I hesitate. I can hear him breathing down the line. I imagine him smiling, standing in the sunshine, bigger than I remembered, broader in the chest.

‘Okay,’ I tell him. ‘Okay.’

I find my passport.

 

A month later my dad has another stroke. This time an intracerebral haemorrhage in the brain tissue itself; a pointless, violent death, he had said about my mother, and now those words come back to me as I leave London on the 17:26 towards Cambridge. At school I had learned the word haemorrhage came from the Greek, ‘blood bursting forth’. I write that phrase down in my notebook, pressing the pen into the paper so hard it leaves indentations on the pages beneath like braille. I want to print it onto my skin, carve it with sharp edges; blood bursting forth. I get into Aunt Jackie’s car and see her pale and morbid-looking, unable to stop crying. I swallow against a lump building in my throat. She is saying, ‘I’m sorry, honey. I’m sorry, Stella. I’m sorry. He’s gone.’

The bureaucracy of death is daunting. A steep-sided, slate-grey pit without handholds. Death certificates and probate and government departments and utility companies and creditors. The council need to know, and so do friends. Aunt Jackie takes out an obituary in the local paper. The man on the phone asks her if she wants it with an ornamental font and a filigree frame and she says yes, ending up spending nearly fifty pounds.

‘I don’t know how we’re going to afford the funeral, Stella,’ she tells me as we stand outside the front door to his block of flats. It’s windy and cold, the clouds thick and low and white. ‘It’s not like we can sell the house – it goes back to the council. And he has so many debts. I don’t know if we’ll even be able to afford a plaque for him.’

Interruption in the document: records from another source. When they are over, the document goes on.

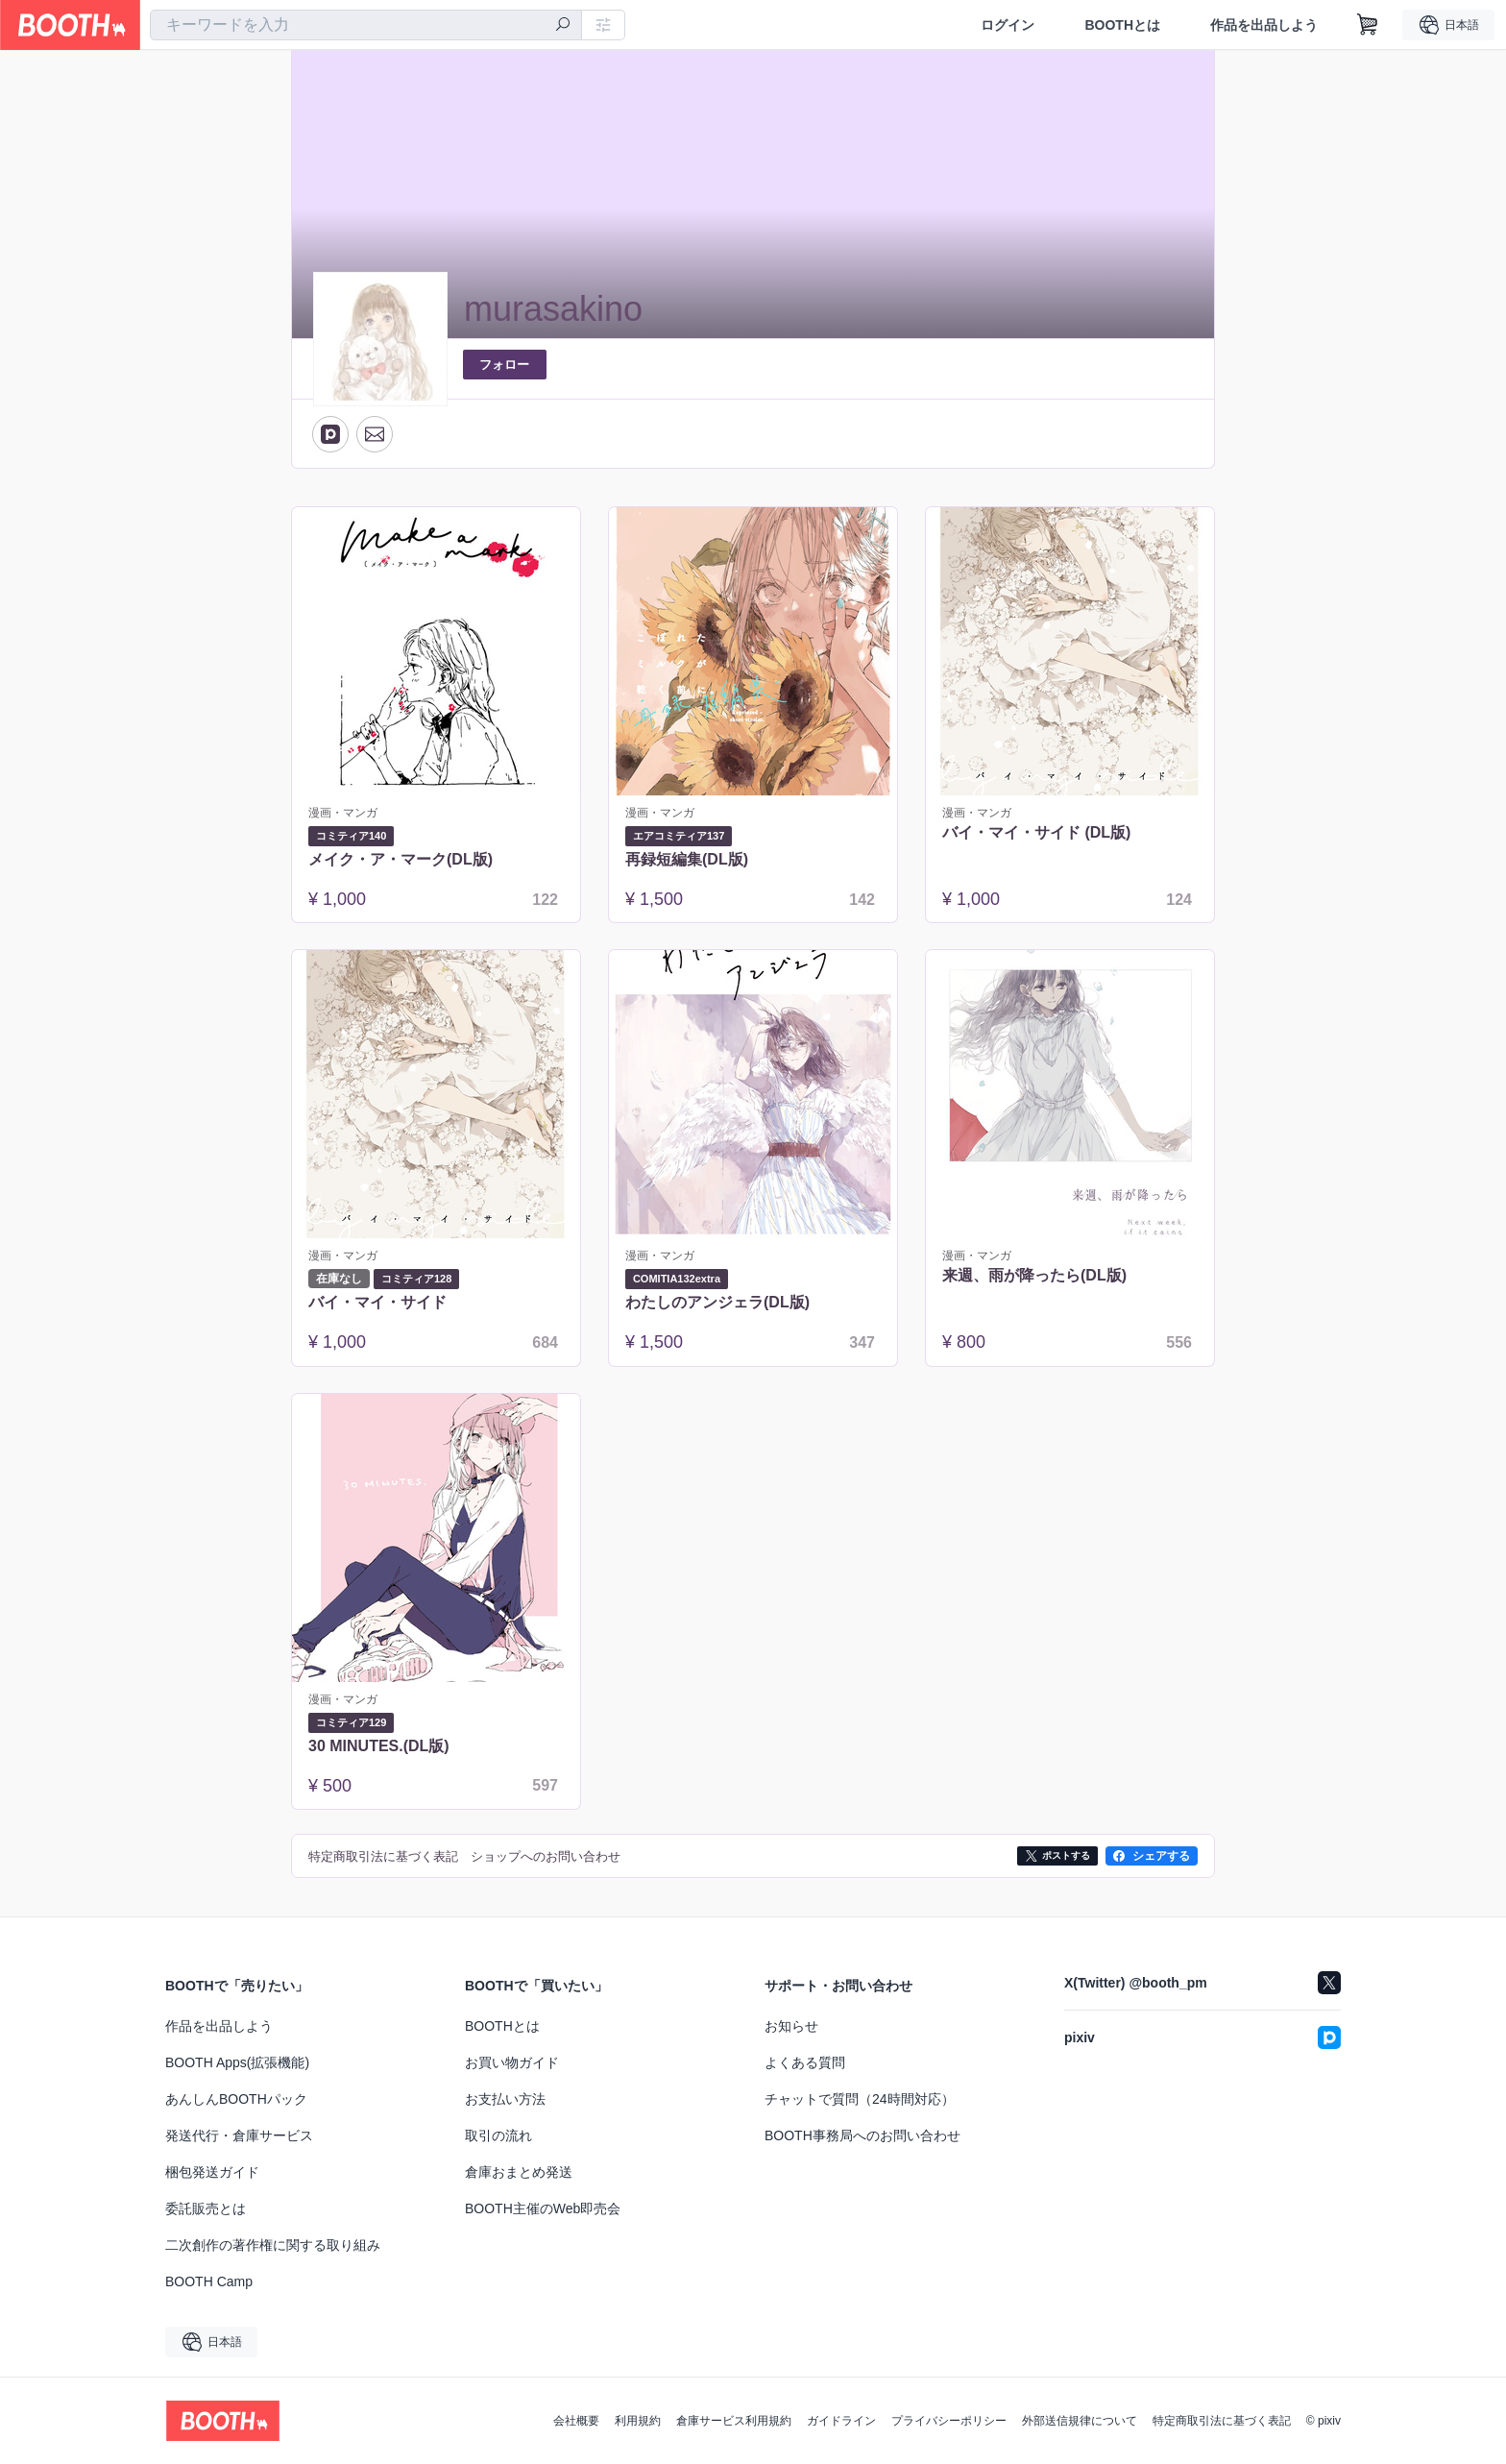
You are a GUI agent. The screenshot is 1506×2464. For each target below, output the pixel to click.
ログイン (1007, 25)
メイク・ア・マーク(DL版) (400, 859)
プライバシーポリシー (949, 2421)
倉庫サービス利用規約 (733, 2421)
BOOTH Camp (209, 2281)
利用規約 (638, 2421)
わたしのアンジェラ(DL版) (717, 1302)
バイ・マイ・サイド (377, 1302)
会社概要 (576, 2421)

And she dissolves into fresh tears, opening the door to his little flat – the one with the kitchenette in the sitting room and the shared bathroom down the hall, the one that smells of tobacco and fried food. There’s his old chair with the high back and the place where his head faded the pattern in the fabric, his television with the taped-over remote, a lamp, the bookshelves. Tins of food piled into the plywood cupboards. The remains of his life. I find his last betting slip on the fridge – the horse is called the ‘Rose of Jericho’. When I take his suit out of the wardrobe – old and cheap and faded to grey, this will be his mortcloth, his funeral clothes – I tuck the betting slip into the pocket.